Employer pays for wrongful dismissal after rushed retirement and re-employment offer

He reached retirement age, then got a week to accept a very different job

Employer pays for wrongful dismissal after rushed retirement and re-employment offer

A Singapore employer that retired a 63-year-old area manager must pay him more than $26,000, Tribunal Magistrate Joel Tan ruled on 13 July 2026.

The decision turned on two mistakes many employers make once a worker reaches retirement age: assuming the job simply ends, and assuming that any offer of re-employment is enough.

The employee had worked as an area manager and stayed on past the statutory retirement age of 63, which he reached in March 2025. Discussions about re-employment only began in June, after he raised the question himself. The company then offered to keep him on as a training executive on a six-month contract, cutting his gross monthly pay from about $6,400 to $4,000, roughly a 38 per cent reduction. It gave him a week to decide.

When the employee, then on medical leave, asked for a few more days, the company refused. "We regret to inform you that we are unable to extend this deadline further," it wrote.
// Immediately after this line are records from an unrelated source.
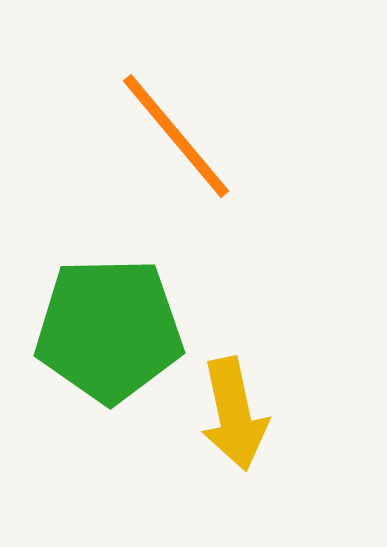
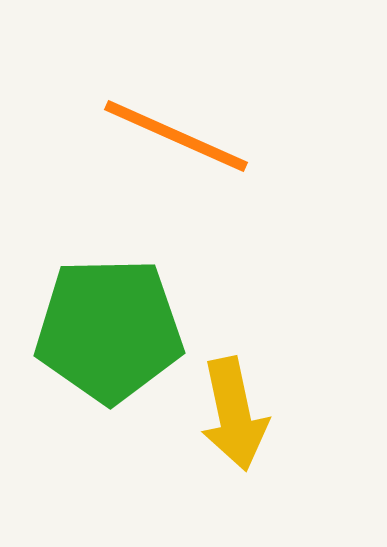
orange line: rotated 26 degrees counterclockwise
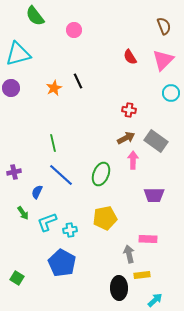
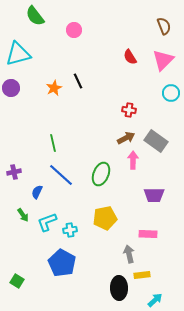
green arrow: moved 2 px down
pink rectangle: moved 5 px up
green square: moved 3 px down
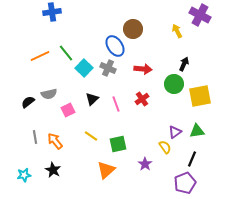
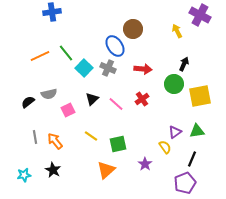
pink line: rotated 28 degrees counterclockwise
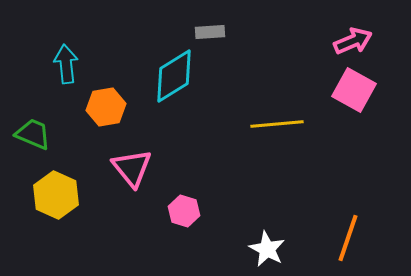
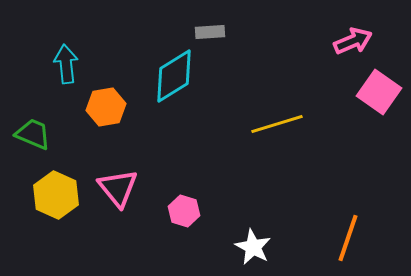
pink square: moved 25 px right, 2 px down; rotated 6 degrees clockwise
yellow line: rotated 12 degrees counterclockwise
pink triangle: moved 14 px left, 20 px down
white star: moved 14 px left, 2 px up
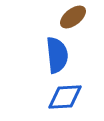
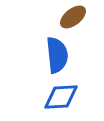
blue diamond: moved 4 px left
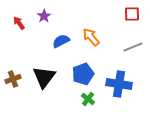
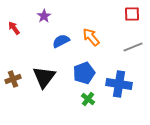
red arrow: moved 5 px left, 5 px down
blue pentagon: moved 1 px right, 1 px up
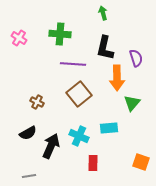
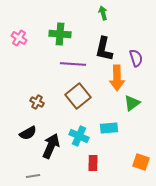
black L-shape: moved 1 px left, 1 px down
brown square: moved 1 px left, 2 px down
green triangle: rotated 12 degrees clockwise
gray line: moved 4 px right
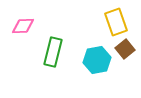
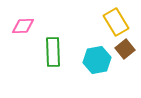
yellow rectangle: rotated 12 degrees counterclockwise
green rectangle: rotated 16 degrees counterclockwise
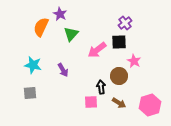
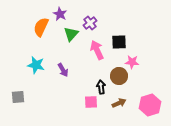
purple cross: moved 35 px left
pink arrow: rotated 102 degrees clockwise
pink star: moved 2 px left, 1 px down; rotated 24 degrees counterclockwise
cyan star: moved 3 px right
gray square: moved 12 px left, 4 px down
brown arrow: rotated 56 degrees counterclockwise
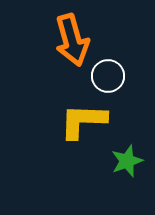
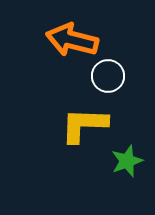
orange arrow: rotated 120 degrees clockwise
yellow L-shape: moved 1 px right, 4 px down
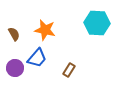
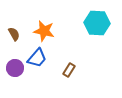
orange star: moved 1 px left, 1 px down
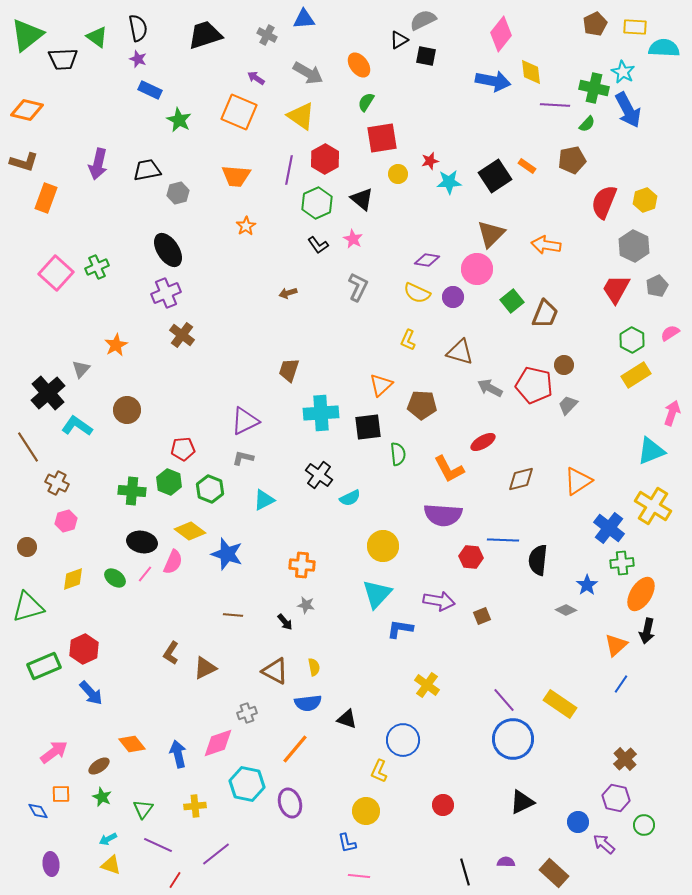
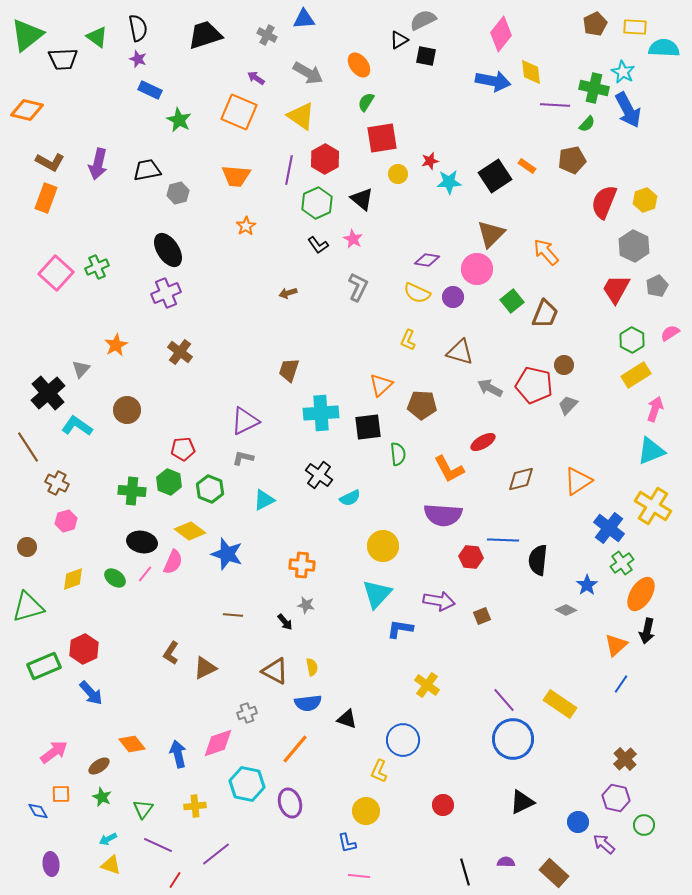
brown L-shape at (24, 162): moved 26 px right; rotated 12 degrees clockwise
orange arrow at (546, 245): moved 7 px down; rotated 40 degrees clockwise
brown cross at (182, 335): moved 2 px left, 17 px down
pink arrow at (672, 413): moved 17 px left, 4 px up
green cross at (622, 563): rotated 30 degrees counterclockwise
yellow semicircle at (314, 667): moved 2 px left
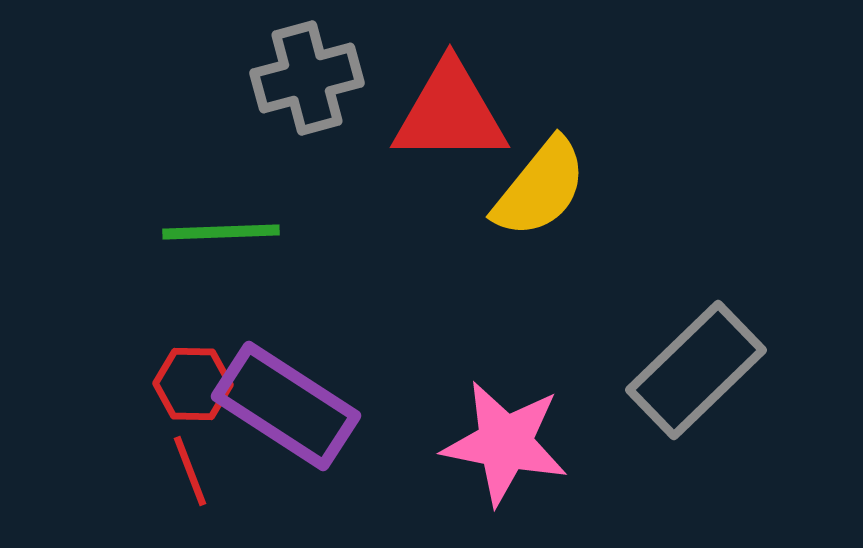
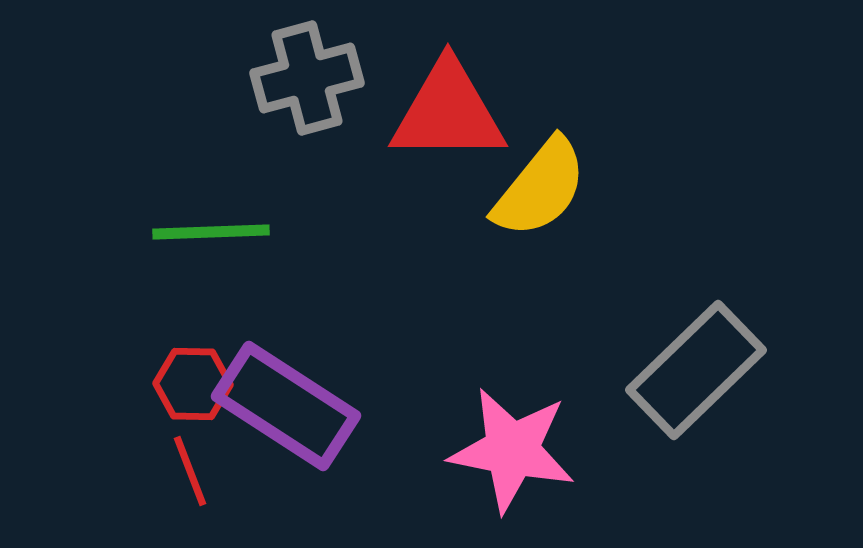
red triangle: moved 2 px left, 1 px up
green line: moved 10 px left
pink star: moved 7 px right, 7 px down
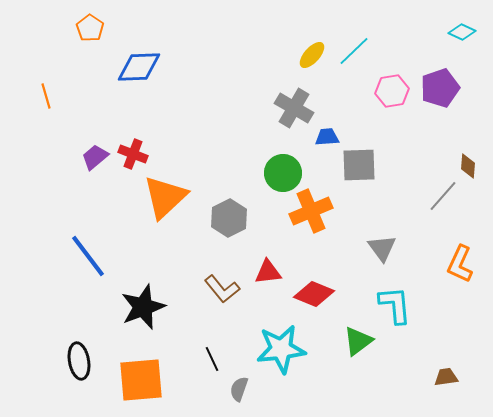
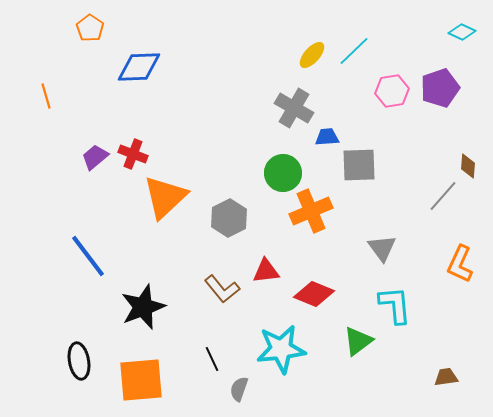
red triangle: moved 2 px left, 1 px up
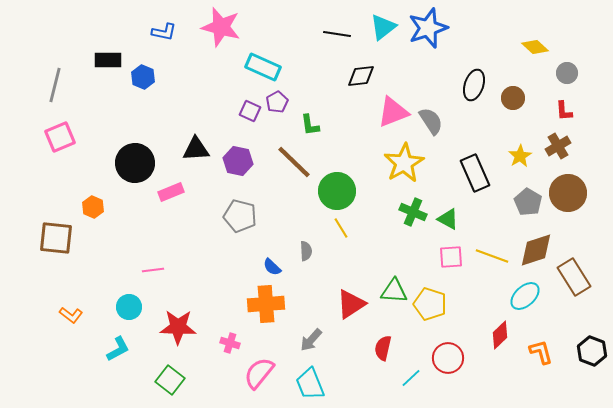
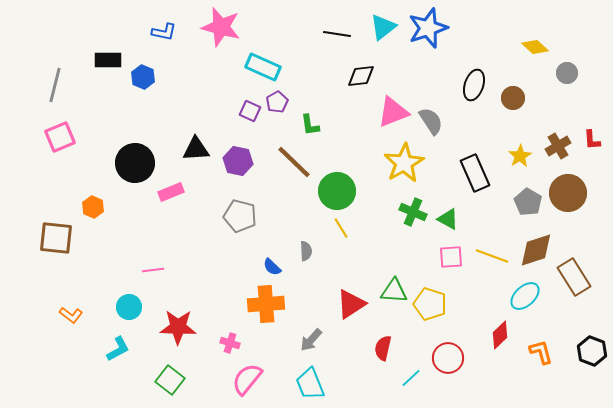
red L-shape at (564, 111): moved 28 px right, 29 px down
pink semicircle at (259, 373): moved 12 px left, 6 px down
He rejected the offer and asked instead for an employment assistance payment, a sum the law provides when an employer cannot re-employ an eligible older worker. The next day the company terminated his employment with immediate effect, arguing that reaching retirement age let it end things without notice and that no assistance payment was due because it had offered re-employment.

The tribunal disagreed on both points. On the first, it held that reaching retirement age gives an employer no power to end a contract on the spot. If the company wanted the employment to end, it had to give two months' notice or pay in lieu, as the contract and the Employment Act required. By declaring the job simply over, the tribunal found, the company had repudiated the contract. The employee's claim, quantified at about $11,600, was allowed in full.

On the second, the tribunal accepted that a delay in making a re-employment offer does not, by itself, trigger an assistance payment. It also accepted that a change of role and a pay cut are not automatically unreasonable. But two problems were fatal. The six-month term fell short of the one-year minimum the law sets unless the employee agrees otherwise, and this employee had not agreed. And the process itself was unreasonable: a compressed ten-day exercise, no face-to-face meeting, and a refused extension request while the worker was on medical leave.

The tribunal was not persuaded by the company's assurance that it was happy to support the employee, describing its stated openness to discussion as "nothing more than a performative gesture." It noted that the company had announced internally that he would step away from his duties before he had even given his answer.

Because the offer did not discharge the company's statutory duty, the assistance payment was due. The tribunal awarded the amount claimed, about $14,750, equal to the ceiling suggested in the Tripartite Guidelines, along with costs and disbursements.

The judgment makes clear that attaining the retirement age did not, on its own, give the employer any power to end the contract, and that a re-employment offer discharges the statutory duty only where it meets the one-year minimum term and follows genuine consultation, not a compressed deadline the employee could not realistically meet.